『伝説の戦士』が戦う怪物が現実に現れたお話

月天下の旅人

ある自衛隊員のお話

 俺は目の前に怪物が現れたのを見た。


 熊よりもデカく、狼よりも凶暴。木を容易く破壊するその力はゴリラにも似ていた。


 それでいてまるでデフォルメされたような容姿は、さながら日曜朝8時30分からやっている……


 これは政府うえに提出する資料でもあるから版権とかの関係で『伝説の戦士』と呼ばせて貰うが。


 ともかくそんな『伝説の戦士』が戦っていておかしくないような怪物。


 そんな奴相手じゃ、幾ら自衛隊員の俺でも丸腰じゃどうしようもない。


「発砲許可は出たか?」


「それが、あの怪物に人が捕らえられられているという情報も!」


 駆け付けた警察官は慌てふためいていた。


 確かあのアニメ、中に人を取り込むタイプの怪物も居たはずだ。


 それが現実に起きているということは『捕らえられられている』という表現が一番合うだろう。

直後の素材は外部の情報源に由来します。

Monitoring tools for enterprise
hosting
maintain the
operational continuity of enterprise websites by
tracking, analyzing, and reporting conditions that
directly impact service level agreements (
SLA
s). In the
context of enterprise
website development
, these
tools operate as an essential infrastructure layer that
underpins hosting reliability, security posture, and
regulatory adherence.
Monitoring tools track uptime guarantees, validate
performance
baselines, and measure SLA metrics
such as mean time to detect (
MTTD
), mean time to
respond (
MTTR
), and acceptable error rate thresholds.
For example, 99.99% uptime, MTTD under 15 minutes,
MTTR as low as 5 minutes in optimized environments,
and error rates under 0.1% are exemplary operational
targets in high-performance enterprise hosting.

「このままじゃ町が滅茶苦茶だぞ。せめて足は止めるんだ!」


「分かりました。てーい!」


 警察官は怪物の足を狙うが、その弾丸はいとも簡単にした。


「何だ、何が起きているんだ!?」


「目の錯覚とかじゃない。弾丸が!」


 ますます『伝説の戦士』が居る世界の怪物っぽいが……


 居るのは怪物だけ。『伝説の戦士』なんてこの世界に……


「大丈夫!?」


 と思っていたらピンクでフリフリの、いかにも可愛らしい女の子受けしそうなデザイン。

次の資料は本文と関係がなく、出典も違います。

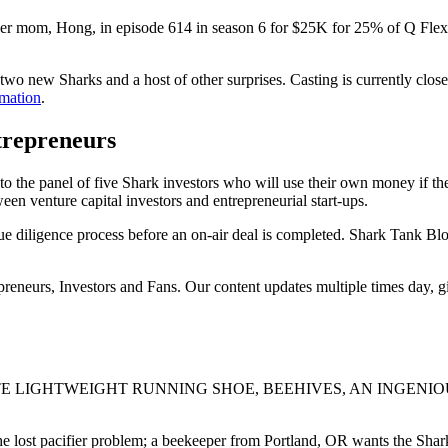
 mom, Hong, in episode 614 in season 6 for $25K for 25% of Q Flex. 
 two new Sharks and a host of other surprises. Casting is currently close
rmation
.
trepreneurs
o the panel of five Shark investors who will use their own money if the
een venture capital investors and entrepreneurial start-ups.
e diligence process before an on-air deal is completed. Shark Tank Bl
epreneurs, Investors and Fans. Our content updates multiple times day, 
E LIGHTWEIGHT RUNNING SHOE, BEEHIVES, AN INGENIOU
 lost pacifier problem; a beekeeper from Portland, OR wants the Sharks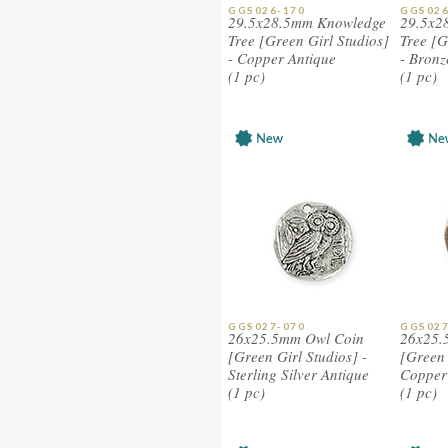
GGS026-170
GGS026
29.5x28.5mm Knowledge
29.5x2
Tree [Green Girl Studios]
Tree [G
- Copper Antique
- Bronz
(1 pc)
(1 pc)
GGS027-070
GGS027
26x25.5mm Owl Coin
26x25.
[Green Girl Studios] -
[Green 
Sterling Silver Antique
Copper 
(1 pc)
(1 pc)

 それで居て男性が着ても可笑しくないようなユニセックスなコスチューム。


 それを纏った人物は男性とも、女性とも捉えることができる容姿で。


 まるで『伝説の戦士』がアニメから飛び出してきたようだった。


「君こそ、あの怪物は……」


 警察官は制止するが、その人物は怪物の攻撃をいとも容易く受け止める。


「なっ?嘘だろ、あの怪物は木を木端微塵にできるんだぞ!」


「君は一体……誰なんだ?」


 その人物は『ケトル』と、そう伝えると怪物に立ち向かう。


 後は更に三人が加勢し、それぞれが思い思いに戦っていた。


 常に優勢というわけではなかったが、危なげなく怪物を倒す四人の雄姿……


 さながら『伝説の戦士』と形容してもいいくらいだった。


「おい、過去の報告書の見直しはもういいだろ。今から俺たちは戦いに行くんだから」


 そう、俺達はあれから……怪物を倒すための任務を請け負うことになった。


 とはいっても『伝説の戦士』が戦うようないわゆるボス格の連中を相手にするのは無理だ。


 それでも俺たちはあの四人組の後顧の憂いを断つべく、街を守るのだ。


 もちろん政府うえはそんなこと知らない。


 怪物が一斉に押し寄せてくるのを見て、それでその排除を命じただけだ。


 幸い、俺たちが戦うのは人を取り込まず戦闘力に特化させたタイプの怪物だ。


 そういう輩が相手なら戦車や戦闘機の火力があれば存分に暴れられる。


 だから俺たちは、誰ともなく号令した。